Let me first share a text:
I am Fox Sin of Greed came on Earth in 1666 BC. due date right after
St. P was build in 16.05.1703 and bluh bluh I moved to Moscow Feb
2nd, 2022 to work as per deadline And today I read manga Due date for
my project is September 12, 2022 I wonder if Ill be able to pay by Oct
07, 2023 and so The deadline is unknown by I assume would be 9102023
Bluh bluh Due Date 12-11-2022 30/08/2021 and 9/19/23
This is a randomly generated text to test dateparser and regex. I wrote a function that is pretty good at recognising dates with regex, but excluding those that are in format [month as letters] [date as number], [year as number] This is where I usually use dateparser as it's capable of recognising those.. However, when there are 'trigger words' such as 'may' 'to pay'(??) and such it fails. Example:
I moved to Moscow Feb 2nd, 2022 to work as per deadline
[('to', datetime.datetime(2022, 9, 8, 0, 0)), ('Feb 2nd, 2022 to', datetime.datetime(2022, 2, 2, 0, 0))]
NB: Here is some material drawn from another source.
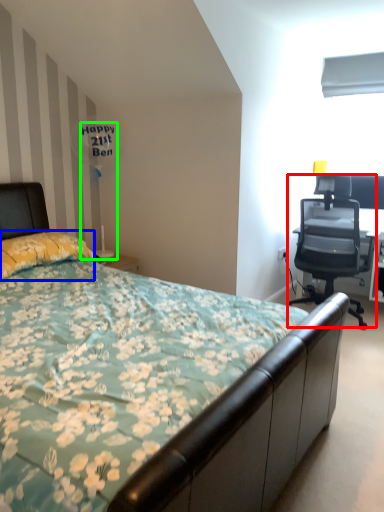 Question: Estimate the real-world distances between objects in this image. Which object is farther from chair (highlighted by a red box), pillow (highlighted by a blue box) or table lamp (highlighted by a green box)?

Choices:
 (A) pillow
 (B) table lamp

Answer: (A)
This is good. It regognised ''Feb 2nd, 2022' even tho added 'to' to 'it'.
But next one:
I wonder if Ill be able to pay by Oct 07, 2023 and so
[('to pay', datetime.datetime(2022, 9, 8, 0, 0)), ('07, 2023', datetime.datetime(2023, 7, 8, 0, 0))]
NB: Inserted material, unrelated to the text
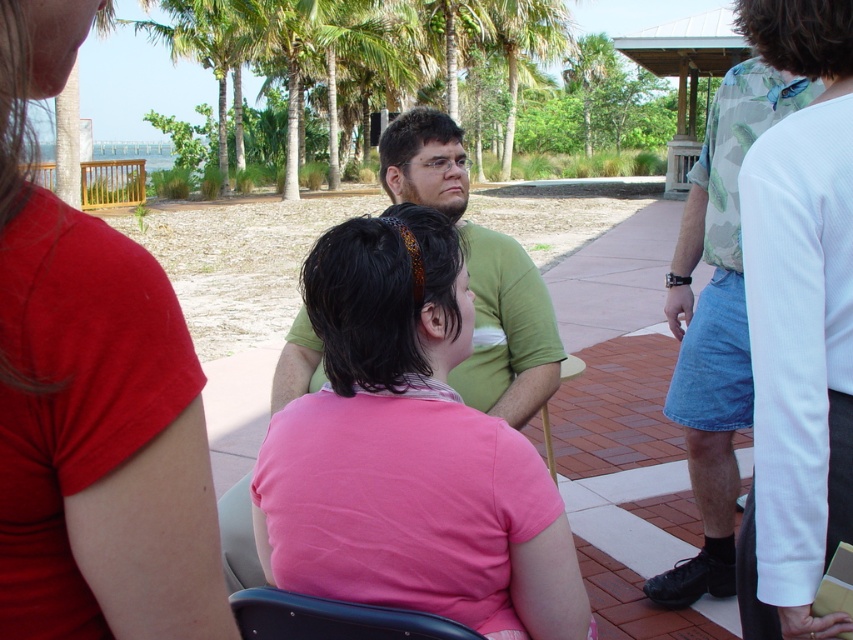 You are standing at the edge of the walkway and want to sit down on the black plastic chair at lower center. There is a person in a matte pink shirt at center blocking your path. Can you walk around them to reach the chair?

The matte pink shirt at center is closer to the viewer than the black plastic chair at lower center, so you can walk around them to reach the chair since they are in front of it.

Looking at this image, you are standing in the park scene and want to greet both the matte pink shirt at center and the camouflage shirt at right. If you start from the left side of the scene, which person should you approach first?

You should approach the matte pink shirt at center first because it is located to the left of the camouflage shirt at right.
it failed to connect october to '07, 2023'.
This is used in extracting data from invoices and I have no control over in which formats dates come, so I was wondering if more experienced/skilled dateparser (possibly other python tools) users can help me avoid this problem. Rn it seems to me that I need to avoid words such as 'may', 'to pay', 'now' etc.
CodePudding user response:
If you know language of target text, you might provide it, which should prevent problems caused by bad language guess. After specifying language en
I get one date as expected that is
from dateparser.search import search_dates
print(search_dates('I wonder if Ill be able to pay by Oct 07, 2023 and so',languages=['en']))
gives output
[('by Oct 07, 2023 and', datetime.datetime(2023, 10, 7, 0, 0))]
Nonetheless docs claims that
Warning Support for searching dates is really limited and needs a lot of improvement
so you should be prepared that you might still get results not as desired.